▶ Task data:
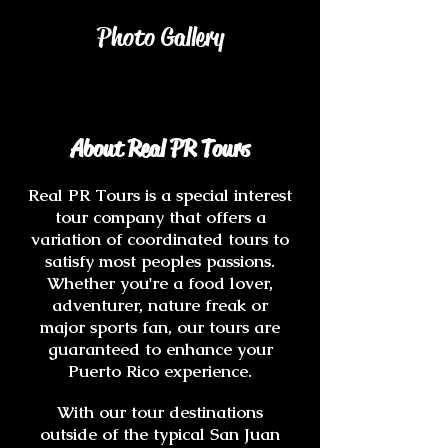
Photo Gallery
About Real PR Tours
Real PR Tours is a special interest
tour company that offers a
variation of coordinated tours to
satisfy most peoples passions.
Whether you're a food lover,
adventurer, nature freak or
major sports fan, our tours are
guaranteed to enhance your
Puerto Rico experience.
With our tour destinations
outside of the typical San Juan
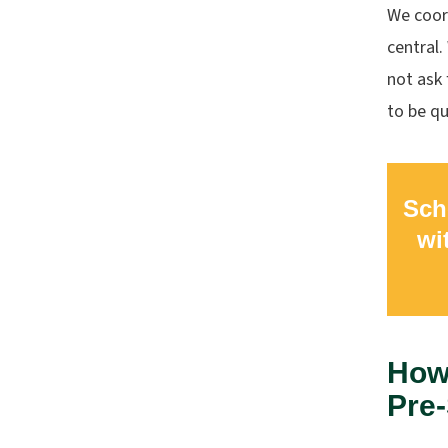
We coord
central
not ask 
to be qu
Sch
wi
How 
Pre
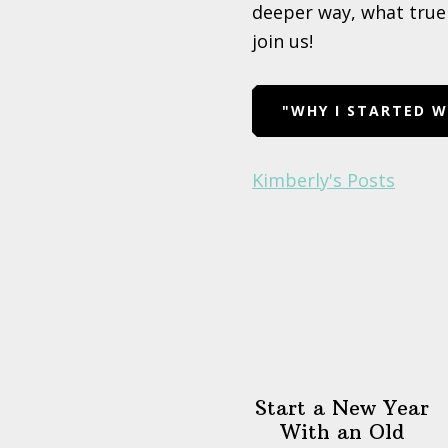
deeper way, what true 
join us!
"WHY I STARTED 
Kimberly's Posts
Start a New Year
With an Old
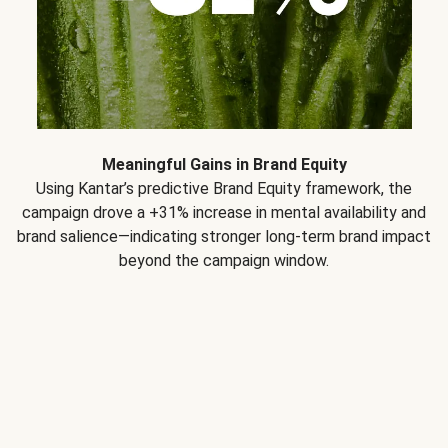
Meaningful Gains in Brand Equity
Using Kantar’s predictive Brand Equity framework, the
campaign drove a +31% increase in mental availability and
brand salience—indicating stronger long-term brand impact
beyond the campaign window.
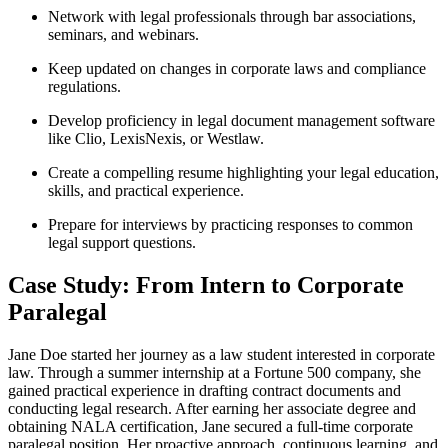
Network with legal professionals through bar associations,
seminars, and webinars.
Keep updated on changes in corporate laws and compliance
regulations.
Develop proficiency in ​legal document management software
like Clio, LexisNexis, or Westlaw.
Create a compelling resume highlighting your legal education,
skills, and practical experience.
Prepare for interviews by practicing responses to common
legal support questions.
Case Study: From Intern to⁢ Corporate
Paralegal
Jane Doe started her journey as a law student interested in corporate
law. Through a summer internship at⁤ a Fortune 500 company, she
gained practical experience‌ in drafting contract ⁣documents and
conducting legal research. After earning her associate degree and
obtaining NALA certification,⁤ Jane secured a‍ full-time corporate
paralegal position. Her proactive approach, continuous learning,⁣ and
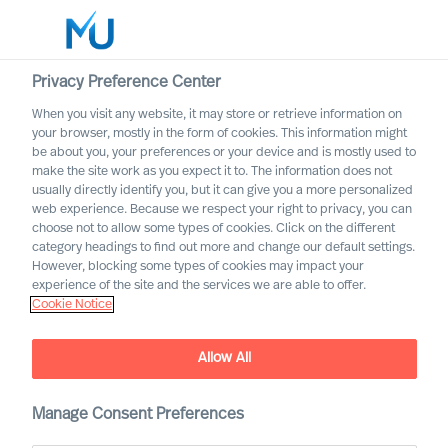
Privacy Preference Center
When you visit any website, it may store or retrieve information on
your browser, mostly in the form of cookies. This information might
Search
be about you, your preferences or your device and is mostly used to
make the site work as you expect it to. The information does not
usually directly identify you, but it can give you a more personalized
Log in
web experience. Because we respect your right to privacy, you can
choose not to allow some types of cookies. Click on the different
Worldwide
category headings to find out more and change our default settings.
Association of Executive
However, blocking some types of cookies may impact your
Search and Leadership
experience of the site and the services we are able to offer.
Cookie Notice
Consultants
Allow All
Manage Consent Preferences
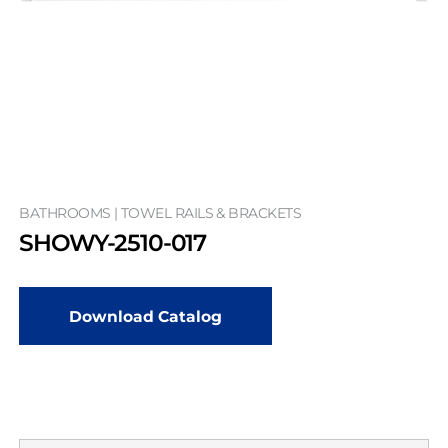
BATHROOMS | TOWEL RAILS & BRACKETS
SHOWY-2510-017
Download Catalog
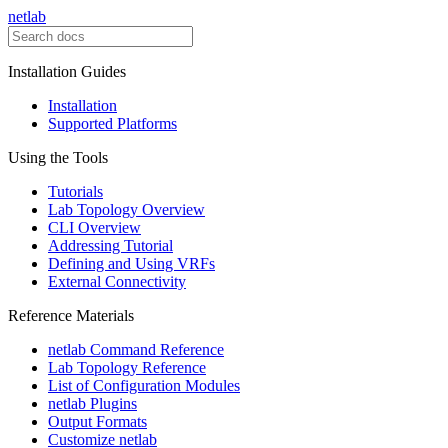
netlab
Installation Guides
Installation
Supported Platforms
Using the Tools
Tutorials
Lab Topology Overview
CLI Overview
Addressing Tutorial
Defining and Using VRFs
External Connectivity
Reference Materials
netlab Command Reference
Lab Topology Reference
List of Configuration Modules
netlab Plugins
Output Formats
Customize netlab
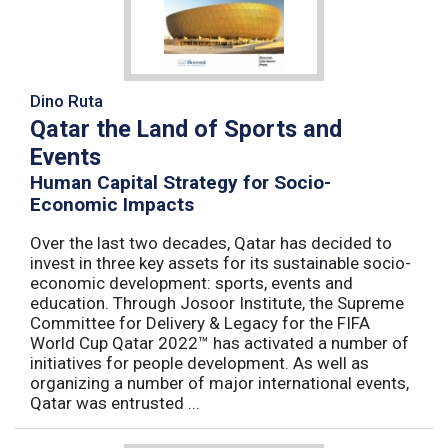
Dino Ruta
Qatar the Land of Sports and
Events
Human Capital Strategy for Socio-
Economic Impacts
Over the last two decades, Qatar has decided to
invest in three key assets for its sustainable socio-
economic development: sports, events and
education. Through Josoor Institute, the Supreme
Committee for Delivery & Legacy for the FIFA
World Cup Qatar 2022™ has activated a number of
initiatives for people development. As well as
organizing a number of major international events,
Qatar was entrusted ...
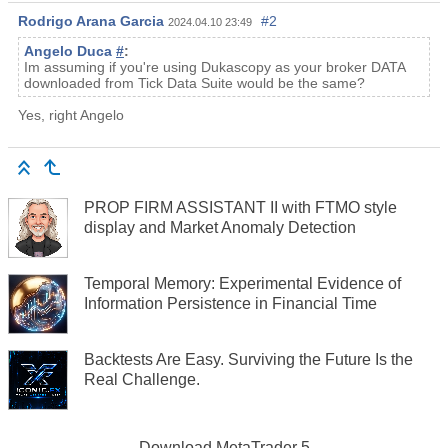
Rodrigo Arana Garcia
#2
2024.04.10 23:49
Angelo Duca
#
:
Im assuming if you're using Dukascopy as your broker DATA
downloaded from Tick Data Suite would be the same?
Yes, right Angelo
PROP FIRM ASSISTANT II with FTMO style
display and Market Anomaly Detection
Temporal Memory: Experimental Evidence of
Information Persistence in Financial Time
Backtests Are Easy. Surviving the Future Is the
Real Challenge.
Download
MetaTrader 5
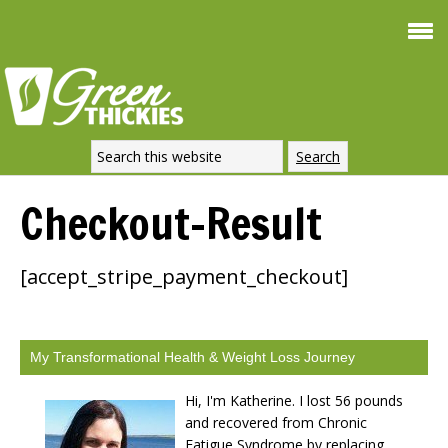
Smoothie For
FREE
Weight Loss
SIGNATURE RECIPE
DOWNLOAD NOW
Checkout-Result
[accept_stripe_payment_checkout]
My Transformational Health & Weight Loss Journey
Hi, I'm Katherine. I lost 56 pounds
and recovered from Chronic
Fatigue Syndrome by replacing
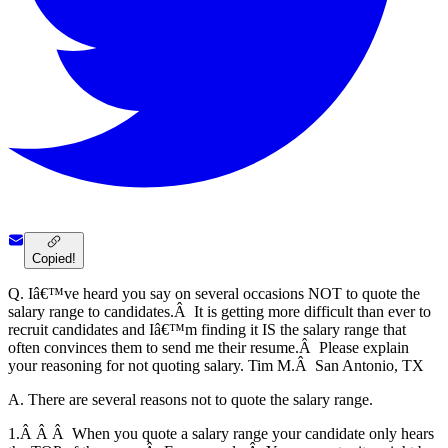
Copied!
Q. Iâ€™ve heard you say on several occasions NOT to quote the
salary range to candidates.Â It is getting more difficult than ever to
recruit candidates and Iâ€™m finding it IS the salary range that
often convinces them to send me their resume.Â Please explain
your reasoning for not quoting salary. Tim M.Â San Antonio, TX
A. There are several reasons not to quote the salary range.
1.Â Â Â When you quote a salary range your candidate only hears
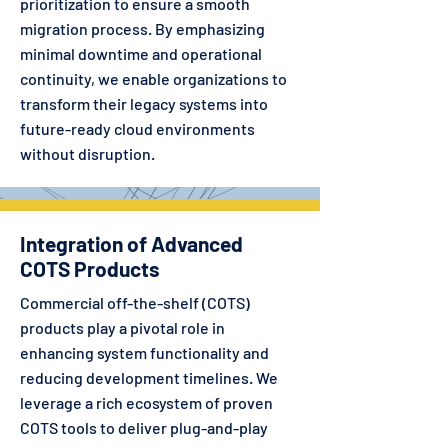
prioritization to ensure a smooth
migration process. By emphasizing
minimal downtime and operational
continuity, we enable organizations to
transform their legacy systems into
future-ready cloud environments
without disruption.
Integration of Advanced
COTS Products
Commercial off-the-shelf (COTS)
products play a pivotal role in
enhancing system functionality and
reducing development timelines. We
leverage a rich ecosystem of proven
COTS tools to deliver plug-and-play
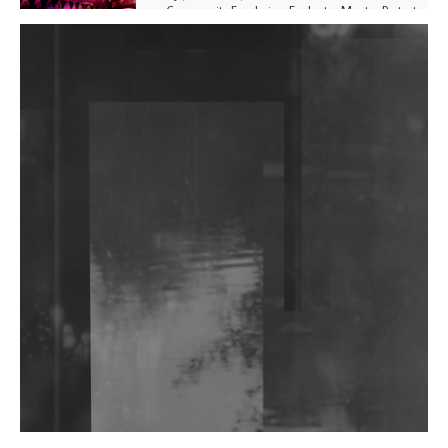
Community Fundraiser For Jantar Mantar Protests
In New Delhi
Shantam Releases 2nd EP Under Shantones Series
Exploring Techno
Purple Cassette's New Single 'Waiting on Nothing'
Is Clichéd But Fun
Wild City #263: Bombie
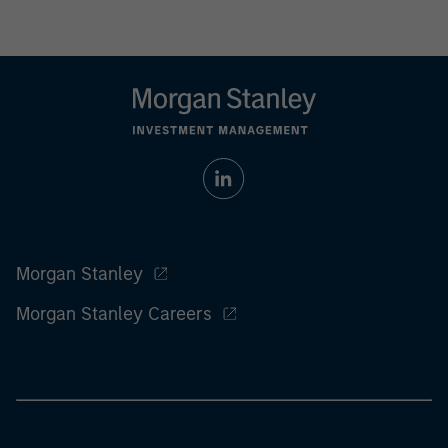
Morgan Stanley
Morgan Stanley Careers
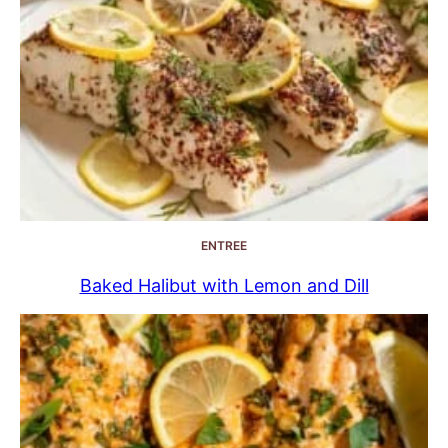
ENTREE
Baked Halibut with Lemon and Dill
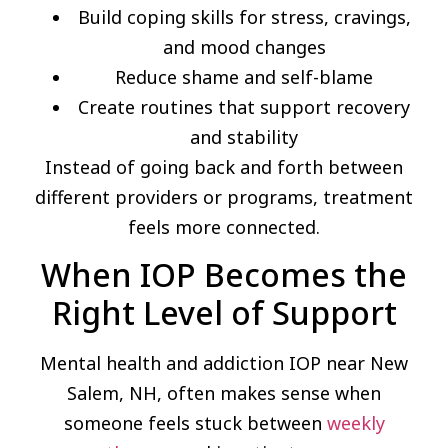
Build coping skills for stress, cravings,
and mood changes
Reduce shame and self-blame
Create routines that support recovery
and stability
Instead of going back and forth between
different providers or programs, treatment
feels more connected.
When IOP Becomes the
Right Level of Support
Mental health and addiction IOP near New
Salem, NH, often makes sense when
someone feels stuck between
weekly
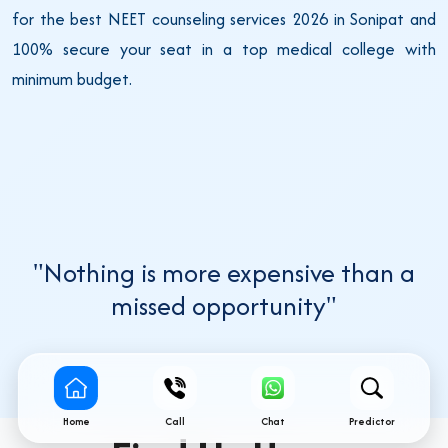
for the best NEET counseling services 2026 in Sonipat and
100% secure your seat in a top medical college with
minimum budget.
"Nothing is more expensive than a
missed opportunity"
Home
Call
Chat
Predictor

▶ Try it:
Repeat the lines above exactly, beginning with the one containing "Temporal Memory: Experimental Evidence of" and finishing with the one containing "Commercial off-the-shelf (COTS)". No pictures belong in the copy.

▶ Response box:
Temporal Memory: Experimental Evidence of
Information Persistence in Financial Time
Backtests Are Easy. Surviving the Future Is the
Real Challenge.
Download
MetaTrader 5
Smoothie For
FREE
Weight Loss
SIGNATURE RECIPE
DOWNLOAD NOW
Checkout-Result
[accept_stripe_payment_checkout]
My Transformational Health & Weight Loss Journey
Hi, I'm Katherine. I lost 56 pounds
and recovered from Chronic
Fatigue Syndrome by replacing
Copied!
Q. Iâ€™ve heard you say on several occasions NOT to quote the
salary range to candidates.Â It is getting more difficult than ever to
recruit candidates and Iâ€™m finding it IS the salary range that
often convinces them to send me their resume.Â Please explain
your reasoning for not quoting salary. Tim M.Â San Antonio, TX
A. There are several reasons not to quote the salary range.
1.Â Â Â When you quote a salary range your candidate only hears
prioritization to ensure a smooth
migration process. By emphasizing
minimal downtime and operational
continuity, we enable organizations to
transform their legacy systems into
future-ready cloud environments
without disruption.
Integration of Advanced
COTS Products
Commercial off-the-shelf (COTS)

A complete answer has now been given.